On l’a lu, partout, on l’a vu sur toutes les chaînes, les Juifs ultraorthodoxes, les “harédim”, ne respectent pas le confinement, ne respectent pas grand-chose, d’ailleurs, si ce n’est leurs maîtres. Et si les choses étaient bien plus complexes et nuancées ?
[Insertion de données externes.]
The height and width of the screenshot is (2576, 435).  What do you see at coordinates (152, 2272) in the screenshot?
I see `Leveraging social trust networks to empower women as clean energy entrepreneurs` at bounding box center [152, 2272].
« UN PEUPLE « VIVANT » DONT TOUTE LA FORCE COLLECTIVE RÉSIDE DANS SA CAPACITÉ À GÉMIR ; À SE CACHER JUSQU’À CE QUE PASSE LA TEMPÊTE ; À SE DÉTOURNER DE SON FRÈRE MISÉRABLE ET À RÉCOLTER QUELQUES BROUTILLES EN CACHETTE ; À SE FROTTER AUX GENTILS POUR GAGNER SA VIE TOUT EN SE PLAIGNANT DE LEUR PERFIDIE – AUCUN DIEU NE VOUDRA RENDRE JUSTICE À UN TEL PEUPLE, CAR CELUI-CI N’EN EST PAS DIGNE. »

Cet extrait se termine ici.